I no longer need to manually design agent scheduling, nor do I need to handle deduplication and cross-verification myself. These are now integrated into the workflow itself.
Furthermore, it is particularly well-suited for thinking about open-ended problems with limited information. The natural multi-agent scheduling combined with task goal decomposition further enhances its generality. As early as three years ago, AI was already good at solving extremely clear, narrowly constrained problems. But the true qualitative leap for AI lies in its generality. This has changed its role from a simple tool for coding to a true Agent, from solving a single, fixed problem to adapting to any problem.
So, Dynamic Workflows isn't a "smarter single conversation." It structures the research process itself.
What previously required a dozen separate research conversations I can now compress into 3-4. Of course, the token consumption has increased tenfold.
So why do 3-4 conversations are still needed? I believe the root cause lies in the differences in these requirements.
First is the stringency of the verification mechanism. I primarily research new technologies on blockchain. For many things, official documentation lags behind, while source code, on-chain transactions, and other data are more valuable references. Currently, AI defaults to relying on official documentation rather than factual verification.
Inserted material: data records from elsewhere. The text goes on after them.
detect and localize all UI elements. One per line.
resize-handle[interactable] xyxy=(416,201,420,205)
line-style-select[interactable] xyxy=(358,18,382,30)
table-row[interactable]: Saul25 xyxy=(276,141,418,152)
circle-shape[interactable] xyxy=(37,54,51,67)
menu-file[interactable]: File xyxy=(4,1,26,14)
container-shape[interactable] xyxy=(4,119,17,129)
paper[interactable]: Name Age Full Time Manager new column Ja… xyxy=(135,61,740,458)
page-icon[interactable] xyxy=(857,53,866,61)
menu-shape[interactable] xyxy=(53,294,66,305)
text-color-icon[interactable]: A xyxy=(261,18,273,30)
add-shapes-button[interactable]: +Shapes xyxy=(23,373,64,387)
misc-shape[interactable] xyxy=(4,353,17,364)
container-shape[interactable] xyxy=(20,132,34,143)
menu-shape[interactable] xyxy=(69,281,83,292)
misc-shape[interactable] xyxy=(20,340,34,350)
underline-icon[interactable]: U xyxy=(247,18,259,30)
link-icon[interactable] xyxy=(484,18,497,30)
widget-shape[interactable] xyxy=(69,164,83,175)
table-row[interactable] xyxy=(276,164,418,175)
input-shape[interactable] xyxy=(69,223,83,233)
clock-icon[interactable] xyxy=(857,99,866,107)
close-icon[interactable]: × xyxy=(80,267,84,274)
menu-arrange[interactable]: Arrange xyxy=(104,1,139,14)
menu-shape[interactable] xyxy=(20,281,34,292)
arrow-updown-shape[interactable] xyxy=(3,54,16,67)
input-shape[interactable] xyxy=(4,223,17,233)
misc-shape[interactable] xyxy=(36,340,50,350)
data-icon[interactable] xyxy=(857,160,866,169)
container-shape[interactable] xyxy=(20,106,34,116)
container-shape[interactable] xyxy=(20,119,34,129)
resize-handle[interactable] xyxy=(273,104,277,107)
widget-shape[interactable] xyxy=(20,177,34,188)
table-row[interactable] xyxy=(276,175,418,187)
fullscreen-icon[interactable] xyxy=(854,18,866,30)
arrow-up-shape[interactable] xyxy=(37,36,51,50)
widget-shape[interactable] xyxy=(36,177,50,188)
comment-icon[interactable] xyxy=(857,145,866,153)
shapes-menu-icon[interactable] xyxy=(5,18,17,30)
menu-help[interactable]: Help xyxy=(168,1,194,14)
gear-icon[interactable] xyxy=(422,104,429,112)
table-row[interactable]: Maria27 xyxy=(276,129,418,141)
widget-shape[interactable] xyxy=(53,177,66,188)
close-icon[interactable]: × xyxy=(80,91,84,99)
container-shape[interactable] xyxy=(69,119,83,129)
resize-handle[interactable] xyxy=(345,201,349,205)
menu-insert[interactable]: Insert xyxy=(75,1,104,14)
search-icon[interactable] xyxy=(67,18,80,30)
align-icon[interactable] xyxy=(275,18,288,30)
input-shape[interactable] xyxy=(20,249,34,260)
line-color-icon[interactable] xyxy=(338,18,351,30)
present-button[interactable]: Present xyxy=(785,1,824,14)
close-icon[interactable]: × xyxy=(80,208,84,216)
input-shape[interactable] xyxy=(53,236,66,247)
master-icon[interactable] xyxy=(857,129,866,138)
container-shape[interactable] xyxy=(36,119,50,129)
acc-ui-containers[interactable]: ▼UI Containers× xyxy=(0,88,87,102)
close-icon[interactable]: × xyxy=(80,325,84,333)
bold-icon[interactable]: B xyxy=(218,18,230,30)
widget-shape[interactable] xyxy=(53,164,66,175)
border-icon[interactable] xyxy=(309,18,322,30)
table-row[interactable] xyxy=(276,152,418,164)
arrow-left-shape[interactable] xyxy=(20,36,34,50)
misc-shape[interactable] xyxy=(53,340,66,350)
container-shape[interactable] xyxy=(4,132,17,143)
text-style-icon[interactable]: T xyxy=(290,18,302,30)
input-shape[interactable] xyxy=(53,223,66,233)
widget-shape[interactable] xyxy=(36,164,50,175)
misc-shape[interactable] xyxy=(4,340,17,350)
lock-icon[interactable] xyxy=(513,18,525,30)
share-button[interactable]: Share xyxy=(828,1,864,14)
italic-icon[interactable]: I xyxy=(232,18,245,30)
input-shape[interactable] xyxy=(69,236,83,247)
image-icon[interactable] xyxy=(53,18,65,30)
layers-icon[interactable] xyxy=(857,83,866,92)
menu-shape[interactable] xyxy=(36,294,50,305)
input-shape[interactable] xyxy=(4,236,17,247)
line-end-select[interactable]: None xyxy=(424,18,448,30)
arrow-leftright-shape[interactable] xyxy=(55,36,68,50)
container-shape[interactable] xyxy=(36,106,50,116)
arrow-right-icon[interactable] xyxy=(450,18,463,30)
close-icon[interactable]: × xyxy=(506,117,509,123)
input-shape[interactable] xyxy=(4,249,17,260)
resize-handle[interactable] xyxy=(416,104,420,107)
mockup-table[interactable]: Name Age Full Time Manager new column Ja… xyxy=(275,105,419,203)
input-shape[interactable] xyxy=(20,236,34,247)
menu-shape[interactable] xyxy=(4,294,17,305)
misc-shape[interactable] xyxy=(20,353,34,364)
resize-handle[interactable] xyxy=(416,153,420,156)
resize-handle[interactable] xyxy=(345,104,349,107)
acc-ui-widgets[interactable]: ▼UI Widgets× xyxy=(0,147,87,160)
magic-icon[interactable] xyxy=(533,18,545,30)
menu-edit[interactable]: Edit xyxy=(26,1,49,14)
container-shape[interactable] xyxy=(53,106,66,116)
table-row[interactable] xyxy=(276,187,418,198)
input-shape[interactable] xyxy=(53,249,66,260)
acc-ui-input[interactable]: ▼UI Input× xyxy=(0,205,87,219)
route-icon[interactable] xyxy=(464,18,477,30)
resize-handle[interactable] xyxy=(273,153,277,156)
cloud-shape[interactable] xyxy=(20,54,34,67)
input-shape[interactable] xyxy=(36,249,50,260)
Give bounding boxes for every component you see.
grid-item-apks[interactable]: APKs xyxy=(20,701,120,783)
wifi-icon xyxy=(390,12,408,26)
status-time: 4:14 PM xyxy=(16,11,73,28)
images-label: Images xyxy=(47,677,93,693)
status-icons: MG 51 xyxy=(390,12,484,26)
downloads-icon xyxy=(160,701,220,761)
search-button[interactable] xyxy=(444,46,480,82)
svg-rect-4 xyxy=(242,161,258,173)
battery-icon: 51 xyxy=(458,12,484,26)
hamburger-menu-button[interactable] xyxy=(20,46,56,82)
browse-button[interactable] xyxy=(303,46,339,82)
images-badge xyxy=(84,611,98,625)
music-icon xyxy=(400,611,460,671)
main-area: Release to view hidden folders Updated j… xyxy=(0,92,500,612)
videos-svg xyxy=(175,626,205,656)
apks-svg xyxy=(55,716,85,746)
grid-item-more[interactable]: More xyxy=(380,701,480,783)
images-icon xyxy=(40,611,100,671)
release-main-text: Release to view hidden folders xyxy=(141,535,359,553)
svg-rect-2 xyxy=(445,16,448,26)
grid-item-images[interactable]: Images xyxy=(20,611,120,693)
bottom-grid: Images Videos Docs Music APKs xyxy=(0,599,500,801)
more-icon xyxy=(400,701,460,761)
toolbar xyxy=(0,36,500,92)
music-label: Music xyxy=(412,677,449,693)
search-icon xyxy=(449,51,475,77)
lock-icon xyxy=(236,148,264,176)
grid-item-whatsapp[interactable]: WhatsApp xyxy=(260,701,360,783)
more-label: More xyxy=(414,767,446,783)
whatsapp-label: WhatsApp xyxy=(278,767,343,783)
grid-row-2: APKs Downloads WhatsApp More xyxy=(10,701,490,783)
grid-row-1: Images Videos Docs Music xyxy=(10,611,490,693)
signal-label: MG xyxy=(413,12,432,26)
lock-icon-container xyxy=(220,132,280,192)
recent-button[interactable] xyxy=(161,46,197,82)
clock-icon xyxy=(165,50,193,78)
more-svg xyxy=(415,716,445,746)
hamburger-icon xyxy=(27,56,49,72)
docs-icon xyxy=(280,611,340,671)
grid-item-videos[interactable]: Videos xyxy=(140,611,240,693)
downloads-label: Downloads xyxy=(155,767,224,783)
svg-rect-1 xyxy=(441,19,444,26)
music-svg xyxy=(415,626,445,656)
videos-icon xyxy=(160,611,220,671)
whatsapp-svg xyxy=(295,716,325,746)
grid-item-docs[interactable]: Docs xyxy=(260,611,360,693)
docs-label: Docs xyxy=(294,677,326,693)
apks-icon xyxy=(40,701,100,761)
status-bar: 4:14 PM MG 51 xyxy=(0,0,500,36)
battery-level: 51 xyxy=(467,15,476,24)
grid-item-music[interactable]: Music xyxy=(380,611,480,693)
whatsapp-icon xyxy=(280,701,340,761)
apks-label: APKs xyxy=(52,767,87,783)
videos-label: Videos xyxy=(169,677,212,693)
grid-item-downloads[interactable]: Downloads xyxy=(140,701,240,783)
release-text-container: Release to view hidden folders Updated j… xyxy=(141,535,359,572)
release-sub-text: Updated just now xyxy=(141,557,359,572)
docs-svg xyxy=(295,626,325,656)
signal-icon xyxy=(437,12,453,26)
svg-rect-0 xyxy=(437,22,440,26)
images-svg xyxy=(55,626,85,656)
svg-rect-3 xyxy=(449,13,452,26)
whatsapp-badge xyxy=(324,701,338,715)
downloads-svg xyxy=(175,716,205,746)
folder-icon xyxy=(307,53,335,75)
Second is truly deep, cross-domain thinking. While this can be somewhat addressed by pre-setting workflows (defining various dimensional sub-agents to think about the same problem), AI is still best at mainstream thinking models. It falls short for very novel, very profound topics that lack data to support them.
Third is solution design and verification. The value of a solution isn't just proposing it, but verifying and supporting it. It relies on assessing existing mechanisms, input costs, and trade-offs. With good fine-tuning, AI can certainly do this better, but this contradicts the principle of generality.
Finally, ultimate information concentration. This requires a deep understanding of the audience for the information. Some have no background and need anthropomorphic, vivid explanations, while others need a single sentence to convince them.